Regional

Agudos aciona ex-ministro para usina

Ricardo Santana
| Tempo de leitura: 3 min

Agudos - Uma destilaria de porte médio para processar inicialmente de 800 a 1 milhão de toneladas por safra, com alternativa de expansão para 2 milhões de toneladas, e com geração de 2 mil empregos iniciais, podendo chegar a 4 a 5 mil vagas diretas, foi a proposta apresentada em uma reunião ontem, na Prefeitura de Agudos (13 quilômetros de Bauru), com a participação de Edson José Ustulin, presidente da Comissão Nacional da Cana-de-Açúcar da Confederação da Agricultura e Pecuária do Brasil (CNA).

Com a área para o empreendimento já definida e cerca de 7 mil alqueires de cana já plantados, Agudos busca agora o apoio do ex-ministro da Agricultura do Governo Lula, Roberto Rodrigues. Ele entra no circuito de negociações por intermédio de Maurício Lima Verde, vice-presidente da Federação da Agricultura do Estado de São Paulo (Faesp).

Desde o dia 9 deste mês, Rodrigues preside o recém-criado Conselho Superior de Agronegócio da Federação das Indústrias do Estado de São Paulo (Fiesp). Lima Verde explica que Rodrigues pode fazer a ponte junto a um usineiro pronto para investir no agronegócio.
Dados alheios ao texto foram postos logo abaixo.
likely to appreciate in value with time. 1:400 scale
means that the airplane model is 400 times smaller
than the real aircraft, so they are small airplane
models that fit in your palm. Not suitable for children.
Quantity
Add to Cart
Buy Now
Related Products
Segundo Lima Verde, Rodrigues tem a vivência com o setor sucroalcooleiro por também ser produtor de cana.

O ex-ministro já manteve contato com autoridades e produtores de Agudos quando foi homenageado, em agosto deste ano, na abertura da quarta edição da Feira da Agricultura Familiar e do Trabalho Rural (Agrifam). Os contatos devem ser feitos em cerca de 15 dias, quando será marcado um encontro de representantes da cidade com Rodrigues, para que também o ex-ministro “compre a idéia”.
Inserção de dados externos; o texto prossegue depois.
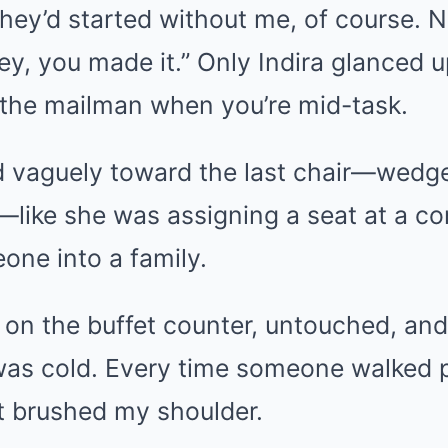
They’d started without me, of course. 
y, you made it.” Only Indira glanced up
 the mailman when you’re mid-task.
 vaguely toward the last chair—wedge
like she was assigning a seat at a co
ne into a family.
r on the buffet counter, untouched, and
 was cold. Every time someone walked p
t brushed my shoulder.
Na pauta de intermediações, ainda estão previstos contatos com a Organização de Plantadores de Cana da Região do Centro-Sul do Brasil (Orplana) e União da Agroindústria Canavieira de São Paulo (Unica).
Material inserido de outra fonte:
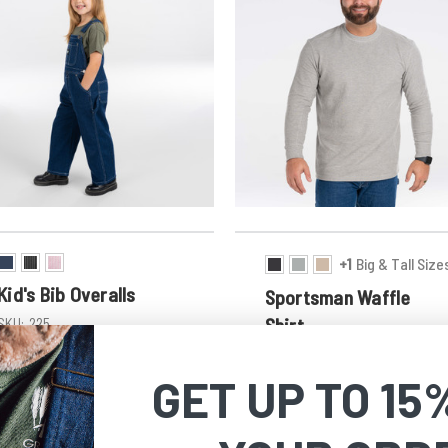
+1
Big & Tall Size
Kid's Bib Overalls
Sportsman Waffle
Shirt
SKU:
225
$32.99
SKU:
866
Discount in Cart
GET UP TO 15
$23.99 - $26.39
O prefeito José Carlos Octaviani (PMDB), vários vereadores, produtores e representantes da Associação Rural de Agudos (Arar) discutiram ontem na prefeitura com Lima Verde e Ustulin as alternativas para a implantação de uma indústria sucroalcooleira.

Para atrair investimento, Agudos inicia as negociações oferecendo de área plantada com cana-de-açúcar, terreno estratégico para a construção da usina e disposição do grupo político da cidade para obter o empreendimento. A disponibilidade imediata de matéria-prima é considerada por Ustolin e Lima Verde como de extrema importância. “A maior dificuldade de outros (municípios) é que estão começando o plantio. Agudos já tem. Conta também com a vontade do prefeito (José Carlos Octaviani), que para ele tudo pode”, salienta Lima Verde.

Ainda como vantagens, Ustulin citou a ótima logística para escoamento da produção, disponibilidade de mão-de-obra e terra em abundância. “Ela (Agudos) reúne as qualidades para implantar uma indústria sucroalcooleira no município. Está no centro do Estado de São Paulo e próximo ao centro consumidor e de exportação”, qualifica Ustulin.

No entendimento de Lima Verde, não há empecilho para que, ao término dos contratos em vigência, os produtores agudenses passem a fornecer cana para usineiro instalado no município.

Ele projeta que o investimento para uma usina média seria da ordem de R$ 150 milhões a R$ 200 milhões. No encontro de ontem foi avaliado que o aporte financeiro pode vir de uma linha de financiamento do Banco Nacional de Desenvolvimento Econômico e Social (BNDES).